To organize anyone (and maybe fall in love), do this

    Readers of last week's Modern Love column in the New York Times learned what organizers have known for decades: trust and intimacy are the keys to success.
    Sally Field and Ron Leibman in the 1979 labor film, "Norma Rae." (20th Century Fox Home Entertainment)
    Sally Field and Ron Leibman in the 1979 labor film, “Norma Rae.” (20th Century Fox Home Entertainment)

    If you’re a regular New York Times reader (and even if you’re not), chances are you’ve seen last week’s Modern Love column. Five days after publication, it’s still the site’s second most-emailed article — in part because it reads like the best scene of your favorite romantic comedy.

    The column describes a seemingly mythical psychology experiment conducted by Dr. Arthur Aron. His team of researchers brought two total strangers — a straight man and a straight woman — into a lab. They were told to answer a series of 36 increasingly personal questions (When did you last sing to yourself? What would you ask a fortuneteller? What’s your relationship like with your mother?), then look into each other’s eyes, uninterrupted, for four minutes. Having performed the ritual, the subjects got married six months later.

    Reading about the study after a bad break-up, the column’s author, Mandy Len Catron, decided to test it out with a cute guy she knew from college and saw periodically at her climbing gym. The pair went to a bar, sheepishly agreed to ask each other Dr. Aron’s questions — which she likened to a frog in boiling water, not realizing it was getting hot until it’s too late. Then, at the end of the night, they walked to a bridge to stare into each other’s eyes for an exhilarating four minutes. They’re still in love.

    I read the column during some down time at a four-day retreat for an organization I’ve worked closely with over the last several years, the Divestment Student Network. It’s safe to say that, at 9 p.m. on a very long day three, most of my thoughts had converged onto one track.

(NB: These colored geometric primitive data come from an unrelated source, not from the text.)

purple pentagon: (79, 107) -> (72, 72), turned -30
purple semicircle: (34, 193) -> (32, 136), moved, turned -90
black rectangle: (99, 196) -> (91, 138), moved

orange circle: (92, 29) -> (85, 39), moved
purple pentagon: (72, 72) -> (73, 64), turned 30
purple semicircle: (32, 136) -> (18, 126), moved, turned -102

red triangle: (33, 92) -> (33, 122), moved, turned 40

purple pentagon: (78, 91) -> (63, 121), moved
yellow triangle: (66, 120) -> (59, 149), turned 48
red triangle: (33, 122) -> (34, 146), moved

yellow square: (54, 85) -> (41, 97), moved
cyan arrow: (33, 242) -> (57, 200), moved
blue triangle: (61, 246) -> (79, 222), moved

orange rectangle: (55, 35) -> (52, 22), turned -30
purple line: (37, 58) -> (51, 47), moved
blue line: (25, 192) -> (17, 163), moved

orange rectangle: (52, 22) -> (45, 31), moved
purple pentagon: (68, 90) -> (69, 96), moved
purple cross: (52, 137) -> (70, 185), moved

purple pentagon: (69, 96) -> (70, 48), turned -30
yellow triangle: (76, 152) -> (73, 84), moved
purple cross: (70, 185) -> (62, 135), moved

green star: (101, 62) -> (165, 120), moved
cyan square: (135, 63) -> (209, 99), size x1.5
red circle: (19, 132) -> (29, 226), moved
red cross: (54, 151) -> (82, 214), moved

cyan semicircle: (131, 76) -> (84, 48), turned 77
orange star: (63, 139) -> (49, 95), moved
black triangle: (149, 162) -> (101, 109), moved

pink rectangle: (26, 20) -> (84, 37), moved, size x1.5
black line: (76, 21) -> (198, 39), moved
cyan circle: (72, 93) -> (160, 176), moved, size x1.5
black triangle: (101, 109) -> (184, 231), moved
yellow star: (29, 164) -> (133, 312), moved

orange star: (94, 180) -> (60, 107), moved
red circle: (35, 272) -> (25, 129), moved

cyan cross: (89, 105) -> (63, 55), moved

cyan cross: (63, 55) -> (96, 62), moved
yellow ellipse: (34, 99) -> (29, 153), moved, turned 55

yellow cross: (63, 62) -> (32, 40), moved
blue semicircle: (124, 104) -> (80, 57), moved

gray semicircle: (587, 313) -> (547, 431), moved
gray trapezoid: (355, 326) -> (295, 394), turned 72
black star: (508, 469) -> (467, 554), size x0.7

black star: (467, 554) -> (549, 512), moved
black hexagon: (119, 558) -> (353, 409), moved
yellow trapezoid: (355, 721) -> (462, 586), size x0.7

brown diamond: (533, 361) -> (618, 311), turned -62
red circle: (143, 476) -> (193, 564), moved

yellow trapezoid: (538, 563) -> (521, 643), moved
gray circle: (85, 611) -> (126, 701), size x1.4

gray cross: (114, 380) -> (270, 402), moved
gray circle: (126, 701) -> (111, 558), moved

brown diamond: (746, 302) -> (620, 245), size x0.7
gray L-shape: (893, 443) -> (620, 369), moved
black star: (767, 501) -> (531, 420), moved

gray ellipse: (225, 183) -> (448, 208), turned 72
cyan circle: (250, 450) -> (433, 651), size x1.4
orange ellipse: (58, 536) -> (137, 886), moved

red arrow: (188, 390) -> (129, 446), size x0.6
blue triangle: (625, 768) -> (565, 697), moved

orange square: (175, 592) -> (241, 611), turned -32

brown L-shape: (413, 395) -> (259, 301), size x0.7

    Not thinking much of it, the topic came back up on the drive home. The four of us in the car, minds still buzzing with questions from the weekend, had all read the column, and remarked on how it took some of the mystique out of finding love, or — for that matter — any sort of personal connections, romantic, platonic or otherwise. After talking about it for some time, it also occurred to us that organizers have known the secret to Dr. Aron’s study for decades. The work we’d done over the previous four days was all premised on one thing: relationships — deep, intimate, but not necessarily romantic relationships. Most of our time together had been spent building them.

    “One-on-ones,” first systematized by Saul Alisnky, are the bread and butter of organizing. The idea is to get to really know someone, learn their story and uncover their self-interest in working on a given issue. Much like Catron’s “boiling frog” metaphor, one-on-one participants might unexpectedly find themselves spilling details about their childhood, or agreeing to pass out flyers. In some cases, one-on-ones also feel like a date; more than a few new organizers have been confused about the (sometimes thin) distinction between the two. Conversely, experienced organizers can be scarily charming dates.

    Sitting in the car, we’d all had varying levels of exposure to and experience with organizing, even if not all of us have found romantic love. As it so happens, effectively running a national network can be simpler than effectively running your own personal life. The point of Catron’s story, we concluded, isn’t that there’s some magical formula for finding love (or, for that matter, organizing), but that being emotionally vulnerable — on a date or a one-on-one — is the key to meaningful connection, whether your goal is to get someone to a picket line or behind a white picket fence with two-and-a-half kids. Isn’t the point of dating, after all, just to divine whether two people have a shared self-interest in spending more time with each other?

    You can’t choose who wants to build mass popular movements, although organizers have spent years trying, and you can’t create genuine relationships based on self-interest out of convenience alone. Organizing, though, “is a more pliable thing than we make it out to be.” Like dating, it’s more of a craft than an art. With practice, over time, it’s possible — simple even — to generate trust and intimacy, the feelings all successful organizations need to thrive.

    If you think staring into someone’s eyes for four minutes is a weird way to end an organizing conversation, though, you’re probably right.